YOUR GOAL: The required output is the line that contains "The Authority in Sun Lakes News" through the last line of the data, retyped verbatim and with nothing added.

*** DATA FOR PROCESSING Section Begins ***

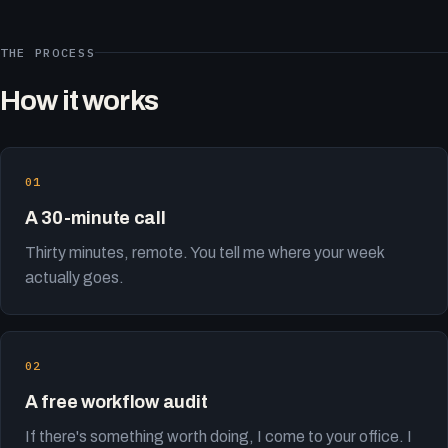
THE PROCESS
How it works
A 30-minute call
Thirty minutes, remote. You tell me where your week
actually goes.
A free workflow audit
If there's something worth doing, I come to your office. I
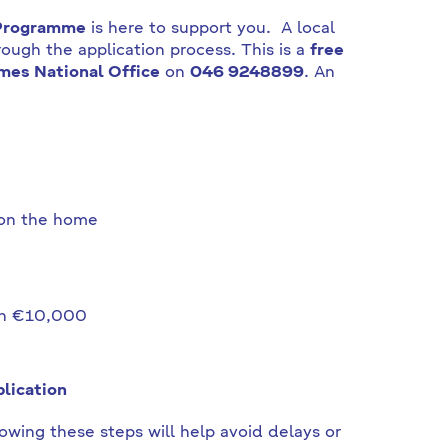
 Programme
is here to support you. A local
ough the application process. This is a
free
mes National Office
on
046 9248899
. An
 on the home
han €10,000
lication
owing these steps will help avoid delays or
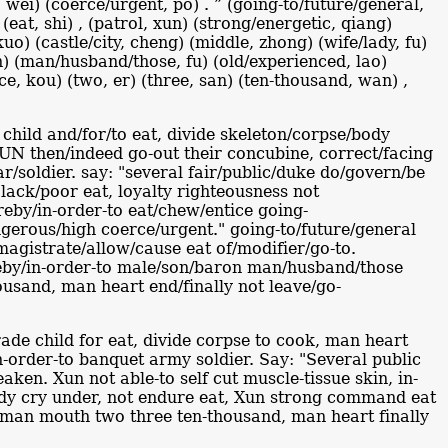
gh, wei) (coerce/urgent, po) . ” (going-to/future/general,
 (eat, shi) , (patrol, xun) (strong/energetic, qiang)
uo) (castle/city, cheng) (middle, zhong) (wife/lady, fu)
an) (man/husband/those, fu) (old/experienced, lao)
nce, kou) (two, er) (three, san) (ten-thousand, wan) ,
child and/for/to eat, divide skeleton/corpse/body
UN then/indeed go-out their concubine, correct/facing
r/soldier. say: "several fair/public/duke do/govern/be
 lack/poor eat, loyalty righteousness not
reby/in-order-to eat/chew/entice going-
angerous/high coerce/urgent." going-to/future/general
agistrate/allow/cause eat of/modifier/go-to.
ereby/in-order-to male/son/baron man/husband/those
ousand, man heart end/finally not leave/go-
rade child for eat, divide corpse to cook, man heart
in-order-to banquet army soldier. Say: "Several public
aken. Xun not able-to self cut muscle-tissue skin, in-
ybody cry under, not endure eat, Xun strong command eat
t man mouth two three ten-thousand, man heart finally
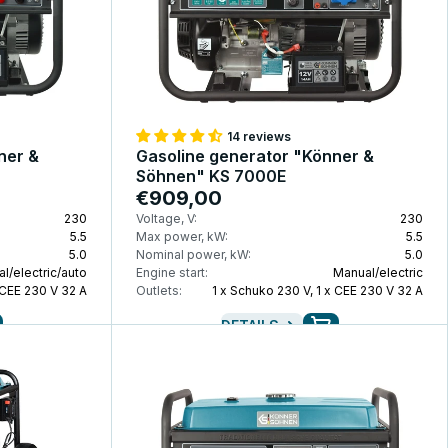
14 reviews
ner &
Gasoline generator "Könner &
Söhnen" KS 7000E
€909,00
230
Voltage, V:
230
5.5
Max power, kW:
5.5
5.0
Nominal power, kW:
5.0
l/electric/auto
Engine start:
Manual/electric
 CEE 230 V 32 A
Outlets:
1 x Schuko 230 V, 1 x CEE 230 V 32 A
DETAILS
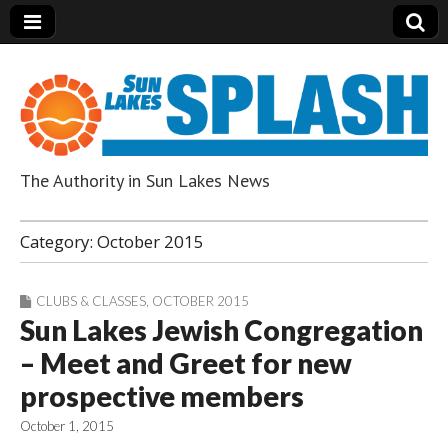
The Authority in Sun Lakes News
Sun Lakes Splash
Category:
October 2015
CLUBS & CLASSES
,
OCTOBER 2015
Sun Lakes Jewish Congregation
– Meet and Greet for new
prospective members
October 1, 2015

*** DATA FOR PROCESSING Section Ends ***

RESULT FOR THIS EXERCISE:
The Authority in Sun Lakes News
Sun Lakes Splash
Category:
October 2015
CLUBS & CLASSES
,
OCTOBER 2015
Sun Lakes Jewish Congregation
– Meet and Greet for new
prospective members
October 1, 2015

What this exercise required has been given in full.